Collection entries
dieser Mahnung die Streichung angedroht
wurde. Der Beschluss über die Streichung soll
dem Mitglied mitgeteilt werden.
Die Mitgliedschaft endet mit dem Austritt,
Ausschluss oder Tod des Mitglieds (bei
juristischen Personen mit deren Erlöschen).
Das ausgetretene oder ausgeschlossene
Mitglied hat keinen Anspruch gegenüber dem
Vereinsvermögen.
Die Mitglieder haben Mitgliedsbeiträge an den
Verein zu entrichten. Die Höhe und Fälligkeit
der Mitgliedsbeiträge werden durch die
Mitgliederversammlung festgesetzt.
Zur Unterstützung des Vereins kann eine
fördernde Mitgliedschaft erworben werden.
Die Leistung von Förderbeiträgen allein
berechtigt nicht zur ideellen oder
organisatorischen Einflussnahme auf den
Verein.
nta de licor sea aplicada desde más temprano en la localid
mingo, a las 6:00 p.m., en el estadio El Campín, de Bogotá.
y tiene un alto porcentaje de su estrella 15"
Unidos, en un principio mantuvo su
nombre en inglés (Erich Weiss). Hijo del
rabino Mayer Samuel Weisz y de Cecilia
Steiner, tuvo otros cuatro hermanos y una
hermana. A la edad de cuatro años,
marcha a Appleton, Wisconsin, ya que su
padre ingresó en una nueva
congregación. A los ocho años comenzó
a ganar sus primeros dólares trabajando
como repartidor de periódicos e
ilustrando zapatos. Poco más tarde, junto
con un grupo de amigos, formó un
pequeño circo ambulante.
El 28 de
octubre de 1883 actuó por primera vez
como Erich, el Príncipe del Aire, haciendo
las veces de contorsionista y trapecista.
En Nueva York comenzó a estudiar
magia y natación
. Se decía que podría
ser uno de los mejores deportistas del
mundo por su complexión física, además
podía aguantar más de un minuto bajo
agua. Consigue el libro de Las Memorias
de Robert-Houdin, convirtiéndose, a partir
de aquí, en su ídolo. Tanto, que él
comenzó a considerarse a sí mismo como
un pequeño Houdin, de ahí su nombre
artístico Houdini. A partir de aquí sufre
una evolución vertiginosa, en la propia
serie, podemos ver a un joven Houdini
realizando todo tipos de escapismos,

### What the task asks
Copy every line of the data above, beginning with the first and ending with the line that contains "las veces de contorsionista y trapecista.", and give nothing more.

### Result below
dieser Mahnung die Streichung angedroht
wurde. Der Beschluss über die Streichung soll
dem Mitglied mitgeteilt werden.
Die Mitgliedschaft endet mit dem Austritt,
Ausschluss oder Tod des Mitglieds (bei
juristischen Personen mit deren Erlöschen).
Das ausgetretene oder ausgeschlossene
Mitglied hat keinen Anspruch gegenüber dem
Vereinsvermögen.
Die Mitglieder haben Mitgliedsbeiträge an den
Verein zu entrichten. Die Höhe und Fälligkeit
der Mitgliedsbeiträge werden durch die
Mitgliederversammlung festgesetzt.
Zur Unterstützung des Vereins kann eine
fördernde Mitgliedschaft erworben werden.
Die Leistung von Förderbeiträgen allein
berechtigt nicht zur ideellen oder
organisatorischen Einflussnahme auf den
Verein.
nta de licor sea aplicada desde más temprano en la localid
mingo, a las 6:00 p.m., en el estadio El Campín, de Bogotá.
y tiene un alto porcentaje de su estrella 15"
Unidos, en un principio mantuvo su
nombre en inglés (Erich Weiss). Hijo del
rabino Mayer Samuel Weisz y de Cecilia
Steiner, tuvo otros cuatro hermanos y una
hermana. A la edad de cuatro años,
marcha a Appleton, Wisconsin, ya que su
padre ingresó en una nueva
congregación. A los ocho años comenzó
a ganar sus primeros dólares trabajando
como repartidor de periódicos e
ilustrando zapatos. Poco más tarde, junto
con un grupo de amigos, formó un
pequeño circo ambulante.
El 28 de
octubre de 1883 actuó por primera vez
como Erich, el Príncipe del Aire, haciendo
las veces de contorsionista y trapecista.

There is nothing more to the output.